### Problem statement
Copy each line from the entries that the word "prevent" appears in.

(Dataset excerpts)
*****

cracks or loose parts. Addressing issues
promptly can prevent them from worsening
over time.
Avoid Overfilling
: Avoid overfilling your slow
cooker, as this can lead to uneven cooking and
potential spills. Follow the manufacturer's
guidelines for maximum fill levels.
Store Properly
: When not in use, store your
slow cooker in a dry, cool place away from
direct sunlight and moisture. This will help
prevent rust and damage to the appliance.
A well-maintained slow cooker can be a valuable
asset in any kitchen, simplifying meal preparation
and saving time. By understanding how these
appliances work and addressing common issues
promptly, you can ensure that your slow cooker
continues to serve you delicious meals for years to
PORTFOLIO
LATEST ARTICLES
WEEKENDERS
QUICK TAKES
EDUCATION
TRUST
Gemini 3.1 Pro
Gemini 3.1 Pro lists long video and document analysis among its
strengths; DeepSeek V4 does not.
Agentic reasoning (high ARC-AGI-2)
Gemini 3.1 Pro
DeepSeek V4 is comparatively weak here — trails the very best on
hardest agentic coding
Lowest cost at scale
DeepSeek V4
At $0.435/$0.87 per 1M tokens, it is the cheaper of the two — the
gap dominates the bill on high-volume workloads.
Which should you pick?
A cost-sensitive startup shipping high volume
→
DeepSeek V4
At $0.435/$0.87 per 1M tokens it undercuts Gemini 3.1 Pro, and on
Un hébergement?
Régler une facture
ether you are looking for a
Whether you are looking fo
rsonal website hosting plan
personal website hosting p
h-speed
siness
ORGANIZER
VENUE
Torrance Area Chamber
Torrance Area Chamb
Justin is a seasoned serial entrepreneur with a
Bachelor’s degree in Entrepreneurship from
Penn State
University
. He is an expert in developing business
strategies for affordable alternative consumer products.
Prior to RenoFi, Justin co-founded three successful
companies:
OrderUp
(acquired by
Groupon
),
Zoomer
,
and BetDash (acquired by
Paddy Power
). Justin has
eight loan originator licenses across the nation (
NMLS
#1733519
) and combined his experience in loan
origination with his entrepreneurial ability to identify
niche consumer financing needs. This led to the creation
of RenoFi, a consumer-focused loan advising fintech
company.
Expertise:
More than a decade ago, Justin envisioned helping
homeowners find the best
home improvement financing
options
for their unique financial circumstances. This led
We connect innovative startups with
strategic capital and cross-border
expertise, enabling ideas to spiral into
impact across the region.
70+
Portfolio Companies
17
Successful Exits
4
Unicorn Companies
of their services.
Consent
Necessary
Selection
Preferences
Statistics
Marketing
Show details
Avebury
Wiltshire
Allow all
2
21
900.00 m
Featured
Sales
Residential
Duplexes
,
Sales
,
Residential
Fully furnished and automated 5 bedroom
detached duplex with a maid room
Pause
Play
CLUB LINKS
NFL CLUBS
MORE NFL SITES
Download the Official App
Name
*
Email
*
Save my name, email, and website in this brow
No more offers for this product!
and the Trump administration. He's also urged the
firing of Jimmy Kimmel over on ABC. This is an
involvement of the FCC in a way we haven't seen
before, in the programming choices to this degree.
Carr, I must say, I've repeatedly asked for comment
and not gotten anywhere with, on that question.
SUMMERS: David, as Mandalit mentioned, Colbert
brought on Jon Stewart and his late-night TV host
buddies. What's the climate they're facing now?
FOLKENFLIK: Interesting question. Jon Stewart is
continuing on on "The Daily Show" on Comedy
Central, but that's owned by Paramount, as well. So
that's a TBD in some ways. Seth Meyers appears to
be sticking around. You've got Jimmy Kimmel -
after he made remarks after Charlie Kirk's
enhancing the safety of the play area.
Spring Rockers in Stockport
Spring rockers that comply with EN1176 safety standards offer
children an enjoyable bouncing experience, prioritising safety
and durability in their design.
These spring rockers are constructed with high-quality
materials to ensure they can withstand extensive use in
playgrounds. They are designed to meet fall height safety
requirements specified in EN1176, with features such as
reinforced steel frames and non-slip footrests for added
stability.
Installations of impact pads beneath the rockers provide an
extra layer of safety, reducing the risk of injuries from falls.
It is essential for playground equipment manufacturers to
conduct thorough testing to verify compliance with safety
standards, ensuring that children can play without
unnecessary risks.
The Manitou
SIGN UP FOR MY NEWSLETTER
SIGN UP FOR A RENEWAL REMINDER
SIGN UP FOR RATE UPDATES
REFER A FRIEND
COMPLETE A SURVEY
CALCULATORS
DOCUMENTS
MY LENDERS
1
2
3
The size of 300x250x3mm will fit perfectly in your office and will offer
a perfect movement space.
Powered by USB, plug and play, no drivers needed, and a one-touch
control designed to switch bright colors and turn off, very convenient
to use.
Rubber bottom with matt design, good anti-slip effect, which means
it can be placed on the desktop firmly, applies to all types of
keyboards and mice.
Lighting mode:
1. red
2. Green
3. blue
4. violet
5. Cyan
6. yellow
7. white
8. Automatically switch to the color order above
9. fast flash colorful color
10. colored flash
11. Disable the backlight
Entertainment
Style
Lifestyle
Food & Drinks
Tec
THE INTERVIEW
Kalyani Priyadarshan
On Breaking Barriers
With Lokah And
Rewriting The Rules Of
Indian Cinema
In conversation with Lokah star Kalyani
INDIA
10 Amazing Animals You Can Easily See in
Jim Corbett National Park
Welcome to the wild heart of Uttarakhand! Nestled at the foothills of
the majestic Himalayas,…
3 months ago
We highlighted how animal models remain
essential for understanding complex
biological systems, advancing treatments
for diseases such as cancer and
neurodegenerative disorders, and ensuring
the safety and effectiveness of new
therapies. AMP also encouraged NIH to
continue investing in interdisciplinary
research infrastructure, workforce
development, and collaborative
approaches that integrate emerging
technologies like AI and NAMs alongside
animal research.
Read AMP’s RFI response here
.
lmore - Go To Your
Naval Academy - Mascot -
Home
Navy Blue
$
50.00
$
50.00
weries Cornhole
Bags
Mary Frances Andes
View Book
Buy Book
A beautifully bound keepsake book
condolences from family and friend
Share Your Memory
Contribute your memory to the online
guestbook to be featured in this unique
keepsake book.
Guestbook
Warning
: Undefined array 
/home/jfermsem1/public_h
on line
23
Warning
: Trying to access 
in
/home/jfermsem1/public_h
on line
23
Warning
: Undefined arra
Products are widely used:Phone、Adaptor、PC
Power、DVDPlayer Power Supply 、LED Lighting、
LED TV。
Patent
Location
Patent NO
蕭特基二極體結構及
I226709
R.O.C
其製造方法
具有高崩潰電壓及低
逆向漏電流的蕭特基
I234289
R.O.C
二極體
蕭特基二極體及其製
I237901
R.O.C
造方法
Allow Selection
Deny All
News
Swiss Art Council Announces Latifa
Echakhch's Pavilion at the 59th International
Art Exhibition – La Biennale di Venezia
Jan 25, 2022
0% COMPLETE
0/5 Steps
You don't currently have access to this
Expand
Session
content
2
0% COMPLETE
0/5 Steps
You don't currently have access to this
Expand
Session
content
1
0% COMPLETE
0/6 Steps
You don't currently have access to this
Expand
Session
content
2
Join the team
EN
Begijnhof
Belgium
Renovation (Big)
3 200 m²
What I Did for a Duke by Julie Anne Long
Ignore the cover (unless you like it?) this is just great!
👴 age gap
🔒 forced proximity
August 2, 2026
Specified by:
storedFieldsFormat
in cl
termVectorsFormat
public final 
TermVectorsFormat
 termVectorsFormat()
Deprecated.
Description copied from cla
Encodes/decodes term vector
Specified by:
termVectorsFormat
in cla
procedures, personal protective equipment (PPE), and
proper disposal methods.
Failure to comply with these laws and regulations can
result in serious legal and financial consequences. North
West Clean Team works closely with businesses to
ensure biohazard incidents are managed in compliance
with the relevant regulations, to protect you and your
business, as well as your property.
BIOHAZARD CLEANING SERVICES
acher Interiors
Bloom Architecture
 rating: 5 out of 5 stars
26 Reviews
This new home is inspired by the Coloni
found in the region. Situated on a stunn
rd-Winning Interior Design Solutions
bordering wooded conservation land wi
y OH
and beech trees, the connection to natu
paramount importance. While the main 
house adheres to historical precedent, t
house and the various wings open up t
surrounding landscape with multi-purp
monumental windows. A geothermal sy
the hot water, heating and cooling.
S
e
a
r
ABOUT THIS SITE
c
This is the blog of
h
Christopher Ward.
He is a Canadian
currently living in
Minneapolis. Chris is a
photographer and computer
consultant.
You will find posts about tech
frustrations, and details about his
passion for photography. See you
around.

*****

### Result
promptly can prevent them from worsening
prevent rust and damage to the appliance.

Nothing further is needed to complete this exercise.